Scan the records below for the word "leaders". Copy each line where it appears.

··· DATA FOR THE TASK

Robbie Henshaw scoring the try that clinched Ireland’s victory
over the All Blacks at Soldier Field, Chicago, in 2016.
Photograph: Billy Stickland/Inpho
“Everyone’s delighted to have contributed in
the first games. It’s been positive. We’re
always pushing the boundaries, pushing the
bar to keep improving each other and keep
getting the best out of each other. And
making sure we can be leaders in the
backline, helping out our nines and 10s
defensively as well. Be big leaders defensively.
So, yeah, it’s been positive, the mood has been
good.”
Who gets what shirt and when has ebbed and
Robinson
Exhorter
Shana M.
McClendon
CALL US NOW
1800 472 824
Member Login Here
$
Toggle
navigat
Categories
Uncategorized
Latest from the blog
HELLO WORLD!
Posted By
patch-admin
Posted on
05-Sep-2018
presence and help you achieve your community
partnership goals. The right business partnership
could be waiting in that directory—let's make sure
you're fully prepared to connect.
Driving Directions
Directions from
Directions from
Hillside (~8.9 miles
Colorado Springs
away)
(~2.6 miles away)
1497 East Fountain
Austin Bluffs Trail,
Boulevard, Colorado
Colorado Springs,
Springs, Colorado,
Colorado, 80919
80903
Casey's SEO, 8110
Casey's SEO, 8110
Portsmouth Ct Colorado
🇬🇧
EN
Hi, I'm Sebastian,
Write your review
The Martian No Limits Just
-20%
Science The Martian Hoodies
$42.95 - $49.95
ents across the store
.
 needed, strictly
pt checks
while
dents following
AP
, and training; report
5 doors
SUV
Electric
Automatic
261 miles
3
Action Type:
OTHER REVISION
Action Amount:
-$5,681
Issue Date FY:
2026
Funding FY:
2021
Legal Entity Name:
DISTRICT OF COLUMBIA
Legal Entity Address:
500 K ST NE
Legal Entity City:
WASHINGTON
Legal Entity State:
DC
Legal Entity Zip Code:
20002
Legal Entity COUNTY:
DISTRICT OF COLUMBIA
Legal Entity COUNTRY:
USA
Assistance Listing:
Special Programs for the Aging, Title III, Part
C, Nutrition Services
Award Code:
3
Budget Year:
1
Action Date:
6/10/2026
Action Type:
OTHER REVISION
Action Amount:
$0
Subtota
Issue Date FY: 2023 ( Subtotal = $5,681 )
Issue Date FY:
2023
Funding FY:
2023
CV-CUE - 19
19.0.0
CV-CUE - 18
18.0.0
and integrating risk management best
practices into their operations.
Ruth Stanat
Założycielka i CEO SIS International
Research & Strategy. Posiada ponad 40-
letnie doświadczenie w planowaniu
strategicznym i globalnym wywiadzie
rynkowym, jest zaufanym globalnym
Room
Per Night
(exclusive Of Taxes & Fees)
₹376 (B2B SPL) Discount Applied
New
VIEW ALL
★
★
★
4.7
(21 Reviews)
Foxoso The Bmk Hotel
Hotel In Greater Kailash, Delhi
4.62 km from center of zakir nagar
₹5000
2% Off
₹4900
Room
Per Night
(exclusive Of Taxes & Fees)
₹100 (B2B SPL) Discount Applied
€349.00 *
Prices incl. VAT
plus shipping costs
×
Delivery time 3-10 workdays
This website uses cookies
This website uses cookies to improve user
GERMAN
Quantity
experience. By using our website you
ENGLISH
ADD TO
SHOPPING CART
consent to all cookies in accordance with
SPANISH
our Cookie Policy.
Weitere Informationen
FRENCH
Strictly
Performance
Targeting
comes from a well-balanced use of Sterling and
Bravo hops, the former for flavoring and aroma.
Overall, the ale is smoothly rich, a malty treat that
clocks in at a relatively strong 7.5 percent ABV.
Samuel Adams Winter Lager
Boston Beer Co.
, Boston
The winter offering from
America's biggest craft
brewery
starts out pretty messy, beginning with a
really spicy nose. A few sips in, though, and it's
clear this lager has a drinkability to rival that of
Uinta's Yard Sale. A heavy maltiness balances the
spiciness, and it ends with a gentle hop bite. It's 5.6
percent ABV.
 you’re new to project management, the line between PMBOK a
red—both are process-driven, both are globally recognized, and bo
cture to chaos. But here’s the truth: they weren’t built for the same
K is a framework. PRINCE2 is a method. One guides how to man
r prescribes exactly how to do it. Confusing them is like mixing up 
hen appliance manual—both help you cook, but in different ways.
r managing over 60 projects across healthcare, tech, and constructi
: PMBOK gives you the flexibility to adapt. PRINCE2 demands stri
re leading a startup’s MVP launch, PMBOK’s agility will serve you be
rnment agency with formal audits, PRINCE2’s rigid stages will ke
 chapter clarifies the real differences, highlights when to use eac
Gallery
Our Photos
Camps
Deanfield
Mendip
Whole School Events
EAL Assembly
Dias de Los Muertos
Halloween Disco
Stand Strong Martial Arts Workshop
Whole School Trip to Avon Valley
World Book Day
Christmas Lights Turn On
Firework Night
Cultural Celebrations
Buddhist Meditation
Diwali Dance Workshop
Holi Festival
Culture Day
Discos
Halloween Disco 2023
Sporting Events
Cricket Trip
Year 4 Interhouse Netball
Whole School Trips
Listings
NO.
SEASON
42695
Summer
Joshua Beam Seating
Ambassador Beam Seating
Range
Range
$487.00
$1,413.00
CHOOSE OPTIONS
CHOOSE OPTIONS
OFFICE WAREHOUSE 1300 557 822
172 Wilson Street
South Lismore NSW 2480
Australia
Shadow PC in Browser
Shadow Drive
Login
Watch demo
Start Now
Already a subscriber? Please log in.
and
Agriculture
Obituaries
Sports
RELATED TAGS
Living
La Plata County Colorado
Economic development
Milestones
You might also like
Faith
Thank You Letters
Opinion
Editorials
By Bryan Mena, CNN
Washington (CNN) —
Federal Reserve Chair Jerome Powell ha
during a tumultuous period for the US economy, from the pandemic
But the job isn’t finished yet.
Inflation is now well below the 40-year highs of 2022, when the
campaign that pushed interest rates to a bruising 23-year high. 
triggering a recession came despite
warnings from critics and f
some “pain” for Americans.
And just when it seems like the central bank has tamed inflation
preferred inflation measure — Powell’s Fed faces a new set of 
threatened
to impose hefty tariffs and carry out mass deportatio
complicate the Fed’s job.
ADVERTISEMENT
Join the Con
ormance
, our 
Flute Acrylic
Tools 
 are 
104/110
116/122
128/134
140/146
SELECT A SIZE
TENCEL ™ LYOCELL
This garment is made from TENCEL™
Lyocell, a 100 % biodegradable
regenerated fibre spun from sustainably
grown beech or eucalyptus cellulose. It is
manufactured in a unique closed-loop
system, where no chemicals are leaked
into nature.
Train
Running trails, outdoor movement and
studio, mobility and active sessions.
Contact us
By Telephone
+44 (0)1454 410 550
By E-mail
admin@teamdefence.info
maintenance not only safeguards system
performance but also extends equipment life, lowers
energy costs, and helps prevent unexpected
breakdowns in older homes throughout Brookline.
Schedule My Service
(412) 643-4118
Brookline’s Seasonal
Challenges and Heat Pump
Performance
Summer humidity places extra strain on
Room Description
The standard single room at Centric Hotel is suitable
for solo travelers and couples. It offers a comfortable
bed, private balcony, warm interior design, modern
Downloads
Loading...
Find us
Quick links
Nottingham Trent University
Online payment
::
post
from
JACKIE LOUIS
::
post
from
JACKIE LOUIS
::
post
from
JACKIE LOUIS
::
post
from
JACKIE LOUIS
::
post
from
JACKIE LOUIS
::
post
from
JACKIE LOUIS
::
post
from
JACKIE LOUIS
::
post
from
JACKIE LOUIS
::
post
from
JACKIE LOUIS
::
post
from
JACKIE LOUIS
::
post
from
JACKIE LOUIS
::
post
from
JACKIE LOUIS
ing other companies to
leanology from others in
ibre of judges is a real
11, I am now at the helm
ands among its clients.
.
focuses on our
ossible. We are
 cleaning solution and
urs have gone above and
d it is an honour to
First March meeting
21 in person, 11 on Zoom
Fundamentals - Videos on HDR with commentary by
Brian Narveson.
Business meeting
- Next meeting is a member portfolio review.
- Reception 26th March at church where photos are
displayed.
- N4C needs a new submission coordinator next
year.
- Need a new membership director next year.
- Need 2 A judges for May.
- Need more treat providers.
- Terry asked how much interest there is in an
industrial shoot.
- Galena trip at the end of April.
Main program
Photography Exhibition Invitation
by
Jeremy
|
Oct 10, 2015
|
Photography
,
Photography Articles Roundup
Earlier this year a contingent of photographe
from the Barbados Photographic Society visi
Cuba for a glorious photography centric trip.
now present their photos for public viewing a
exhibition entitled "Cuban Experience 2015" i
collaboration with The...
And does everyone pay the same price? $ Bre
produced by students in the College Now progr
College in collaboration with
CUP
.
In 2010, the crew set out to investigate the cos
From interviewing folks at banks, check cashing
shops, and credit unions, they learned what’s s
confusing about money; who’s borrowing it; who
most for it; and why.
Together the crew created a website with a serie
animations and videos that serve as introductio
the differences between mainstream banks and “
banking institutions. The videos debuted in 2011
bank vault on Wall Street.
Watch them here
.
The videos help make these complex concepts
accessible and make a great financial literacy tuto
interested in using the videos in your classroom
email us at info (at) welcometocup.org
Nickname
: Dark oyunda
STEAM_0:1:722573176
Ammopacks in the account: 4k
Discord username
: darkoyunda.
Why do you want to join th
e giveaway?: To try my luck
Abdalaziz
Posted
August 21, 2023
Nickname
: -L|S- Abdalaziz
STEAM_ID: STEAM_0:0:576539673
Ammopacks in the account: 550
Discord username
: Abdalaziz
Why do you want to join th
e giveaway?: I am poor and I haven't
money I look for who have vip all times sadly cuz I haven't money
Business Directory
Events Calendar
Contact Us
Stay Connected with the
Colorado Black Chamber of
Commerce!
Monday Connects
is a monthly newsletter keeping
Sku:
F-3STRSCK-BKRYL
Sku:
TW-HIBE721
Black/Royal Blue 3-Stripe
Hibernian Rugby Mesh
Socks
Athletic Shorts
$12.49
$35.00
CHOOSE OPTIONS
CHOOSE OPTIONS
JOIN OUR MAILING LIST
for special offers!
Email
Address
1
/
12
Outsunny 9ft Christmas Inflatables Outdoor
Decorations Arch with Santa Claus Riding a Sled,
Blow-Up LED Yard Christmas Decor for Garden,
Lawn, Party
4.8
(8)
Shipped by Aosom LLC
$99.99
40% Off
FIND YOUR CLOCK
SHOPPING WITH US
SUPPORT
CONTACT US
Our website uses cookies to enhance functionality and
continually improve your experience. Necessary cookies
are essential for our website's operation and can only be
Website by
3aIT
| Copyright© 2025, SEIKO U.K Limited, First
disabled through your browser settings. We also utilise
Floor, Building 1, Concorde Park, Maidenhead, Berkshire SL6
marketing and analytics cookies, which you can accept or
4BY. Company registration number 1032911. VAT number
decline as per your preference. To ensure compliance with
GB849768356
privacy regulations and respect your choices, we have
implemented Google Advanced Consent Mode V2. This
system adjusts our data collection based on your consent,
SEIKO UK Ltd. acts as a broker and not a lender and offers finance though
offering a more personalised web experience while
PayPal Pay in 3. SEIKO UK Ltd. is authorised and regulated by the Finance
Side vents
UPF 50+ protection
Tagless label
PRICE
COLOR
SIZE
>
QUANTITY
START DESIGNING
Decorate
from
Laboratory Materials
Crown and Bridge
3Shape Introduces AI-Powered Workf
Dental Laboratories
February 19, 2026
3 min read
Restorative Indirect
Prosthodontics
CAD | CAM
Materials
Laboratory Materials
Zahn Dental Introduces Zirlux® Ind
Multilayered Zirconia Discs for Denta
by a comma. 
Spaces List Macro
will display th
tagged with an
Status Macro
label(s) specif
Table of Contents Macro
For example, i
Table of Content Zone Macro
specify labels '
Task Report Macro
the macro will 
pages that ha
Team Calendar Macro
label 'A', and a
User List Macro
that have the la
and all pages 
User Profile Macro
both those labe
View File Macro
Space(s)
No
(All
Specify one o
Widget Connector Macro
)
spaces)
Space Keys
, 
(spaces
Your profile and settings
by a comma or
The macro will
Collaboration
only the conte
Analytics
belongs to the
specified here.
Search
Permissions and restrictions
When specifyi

······

» SOLUTION FOR THIS EXERCISE
making sure we can be leaders in the
defensively as well. Be big leaders defensively.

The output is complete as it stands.